2009年7月19日日曜日

:「幽霊」と「妖怪」


● 2008/07[2008/04]



 「幽霊」と「妖怪」とはどう区別するか。
 区別されるのか、されないのか。
 このことについて学者の間で議論がある。

 小松和彦氏は、幽霊を異界に住む妖怪の一つのタイプであり、生前の形で生者の前に現れる死霊と考える(「妖怪学新孝」)。
 「異界」は、「日常生活の場所と時間の外にある世界のこと」と辞書にある。
 すなわち、現実界に対するもの、人間の存在を超えた別世界である。
 もう一つの、ではなく、「たくさんの別世界」といってもよい
 ただし、極楽や浄土を異界と呼ぶには違和感がある。
 異界とは不安や不思議さ、恐怖を伴うものだからだ。

 これに対して諏訪春雄氏は、人間であったもの、つまり死者が、人間の形をとって現れるものが’幽霊であると定義し、妖怪一般と区別する。
 諏訪氏によれば、妖怪は異界に、幽霊は他界と、それぞれ住む場所も違うことになる(「日本の幽霊」)。
 ここでは便宜上、幽霊は妖怪とは別種という説に従っておこう。

 2005年から翌年にかけて、国際交流基金の援助により、パリ日本文化会館(Paris)で「YOKAI 日本のおばけ図鑑」展が催された。


● 「YOKAI」 2005 Paris

 小松和彦氏の企画により、展示は妖怪と幽霊との共演である。
 なかなかの好評で大入りだったが、興味あることに、パリ市民に受けたのは妖怪ではなく幽霊だった。


● 幽霊


 ほとんど無名の戯作者神屋蓬州(1776--1832)の自作自画「天縁奇遇」によるこの怪談物の口絵いっぱいに描かれたのは、野風という名の悪女(図40)。



 夫の海賊横島軍藤六が殺した、赤松春時の妻咲花の怨念に祟られ、全身99カ所に口ができ、わが子を食べたりする酷悪な有様、ついには見世物に出される。
 そこへ咲花の子、米吉が通りかかると、99個の口が一斉に開き、咲花の霊がわが身と夫の悲運を米吉に訴えかける。
 このおぞましい化け物のイメージはどこからきたのだろうか。

 鳥山石燕(1712--1788)の「図画百鬼夜行」には、腕に百の目があるという「百々目鬼(どどめき)」が載せられているが、絵に描かれた女性の姿はいたって優しく、野風のイメージとは程遠い。
 これによく似たイメージとしては、水木しげるの描く「百目(ひゃくめ)」がある(図40)。



 全身に目のついた恐ろしい姿でvある。
 「百目」は銅版画風の陰影が画像の恐ろしさを印象づけているが、野風の場合もうごめく口の描写に、当時流行の銅版がの手法が応用され、ゾッとする生々しさをつくりだしている。
 野風とは元来叙情的な言葉のはずだが、この図のおかげでとんだグロテスクなイメージに置き換えられてしまった。

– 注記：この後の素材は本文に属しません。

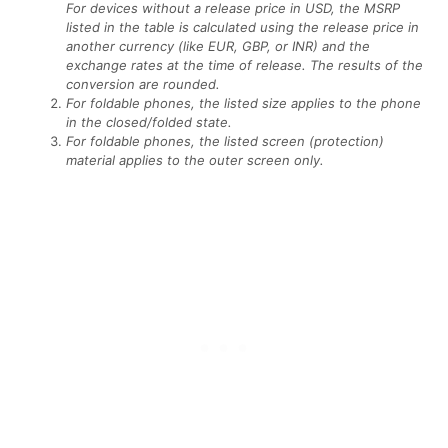
For devices without a release price in USD, the MSRP
listed in the table is calculated using the release price in
another currency (like EUR, GBP, or INR) and the
exchange rates at the time of release. The results of the
conversion are rounded.
For foldable phones, the listed size applies to the phone
in the closed/folded state.
For foldable phones, the listed screen (protection)
material applies to the outer screen only.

 ガイコツやドクロは、幽霊と妖怪の中間にあるが、ここでは妖怪の中に入れておこう。
 ガイコツはしの象徴として西洋の文学や絵画ではごくおなじみのものである。
 乾燥した気候が死者をミイラやガイコツとして保存するに適しているという事情がそのウラにある。
 これに対して湿気の多い日本では、土葬された屍は、腐敗し、骨すら満足に残らない。
 そのためだろうか、中世までドクロが絵画のモチーフになることはあまりなかった。
 だが、江戸時代後半になると、西洋から輸入された解剖書の刺激から、ガイコツやドクロがさかんに描かれるようになった。

 山東京伝・歌川豊広(?--1829)コンビが入念に描き出したのは、ガイコツの住む荒れ屋敷の様である(図50)。



 読本「浮世丹全伝」の絵である。
 磯之丞は京に留学中、女童に導かれて高貴な館で美しい姫に会い、契りを交わし通いつめる。
 いぶかった家僕があとをつけると、見たのは磯之丞が上機嫌でガイコツのもてなしを受けるという信じがたい光景で、姫は磯之丞の前世の妻の幽鬼だった。
 上田秋成の「雨月物語」を思わせるシーン。
 牡丹灯篭の下に立ってるてるてる坊主のような女の子(実は御伽ぼう子という幼児に持たせる魔よけ)は、案内した女童だろうか。